“小女孩蹲在兩棟豪華大房子之間的偏僻角落裡。她抱著腳蹲了下來。她以為是最偏僻的角落,冷風找不到她。但她沒想到,這個地方冷得像地獄。她顫抖著,把凍傷的腳藏在破爛的衣服下面。她看起來像一隻受傷的小刺蝟。”

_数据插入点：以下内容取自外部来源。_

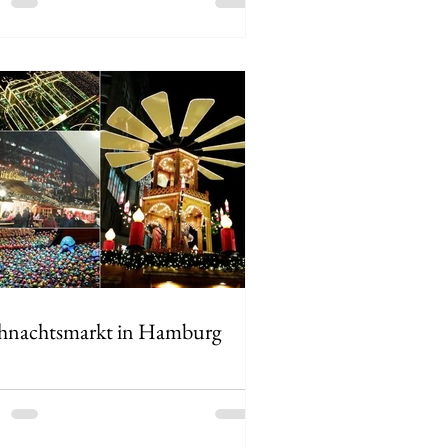
hnachtsmarkt in Hamburg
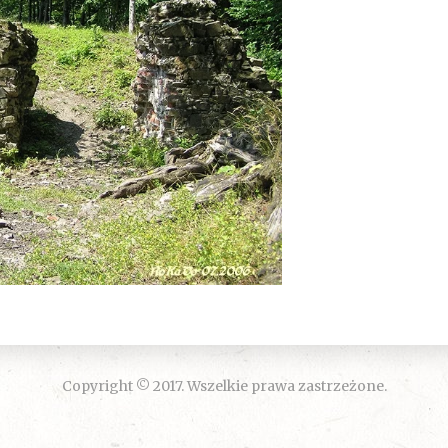
Copyright © 2017. Wszelkie prawa zastrzeżone.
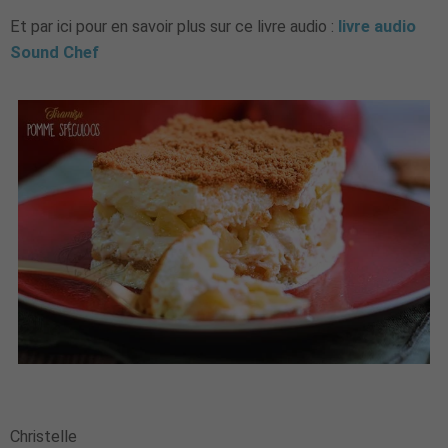
Et par ici pour en savoir plus sur ce livre audio :
livre audio
Sound Chef
Christelle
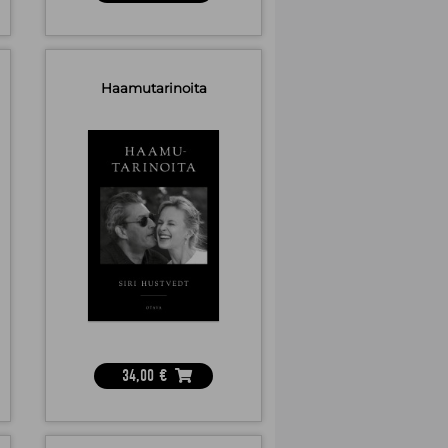
Haamutarinoita
34,00
€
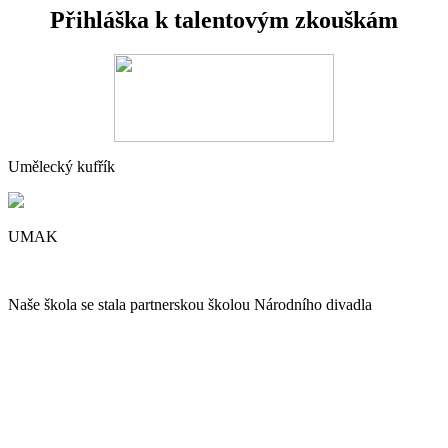
Přihláška k talentovým zkouškám
Umělecký kufřík
UMAK
Naše škola se stala partnerskou školou Národního divadla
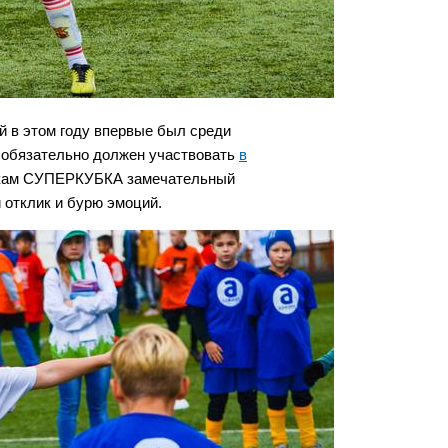
й в этом году впервые был среди
р обязательно должен участвовать
в
никам СУПЕРКУБКА замечательный
й отклик и бурю эмоций.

“實在是太冷了,小女孩兒這個時候想起了她的奶奶。於是她點燃了一顆飛彈。”
野笙動作一頓,點……點燃了飛彈?
“那天晚上,它們全村兒的人都看到了她奶奶。”
野笙:“……”
陸嗣音講完之後,自以為自己講得可謂是繪聲繪色,情景交融。
“怎麼樣?現在想睡覺了嗎?”
野笙冷笑:“托你的福,連剛才的那一絲睡意都沒了。”
陸嗣音:“……”
她再接再厲:“要不我再給你講一個?”
野笙生怕她再說出什麼更離譜的故事來:“算了,你去睡覺吧!”
陸嗣音只能遺憾地嘆息一聲。
但經過這一天,之後陸嗣音明顯感覺到野笙對她的信任更近了一步,她身邊除了典宮就是自己。
已經成功從三等宮女,變成了貼身侍女。
……
這天是鬼影高層按例會議
除了罪閥擁有特權,不用到場之外,其他高層非特殊情況不能缺席。
就連首領也不例外。
“你跟我一起。”野笙看著陸嗣音道。
陸嗣音心中一喜,這可是個好機會。
有些受寵若驚地指了指自己說:“我嗎?”
野笙點頭:“嗯,典宮不在,不是你是誰?”
陸嗣音連連點頭,生怕她後悔似的:“好。”
一個小時後
野笙大搖大擺地走進會議室,陸嗣音跟在她身後,手裡抱著資料。
“長老!”
已經到的人站起來恭敬道。
大部分人已經在相應位置坐好,野笙來了之後,便只剩下古海和“首領”。
野笙坐在離主位最近的左邊,對面就是古海的位置。
陸嗣音表面上唯唯諾諾地站在野笙的身後,心裡這個時候差不多已經明白,未到場的罪閥應該就是姐姐了。
隨著時間的臨近,在還有一分鐘的時候,門口出現了動靜,眾人除了野笙齊齊站起來。
來人是個男人,穿著一身白西裝,長相俊朗秀氣,身形頎長挺拔,看著比野笙大不了幾歲,笑起來還帶著一股少年感。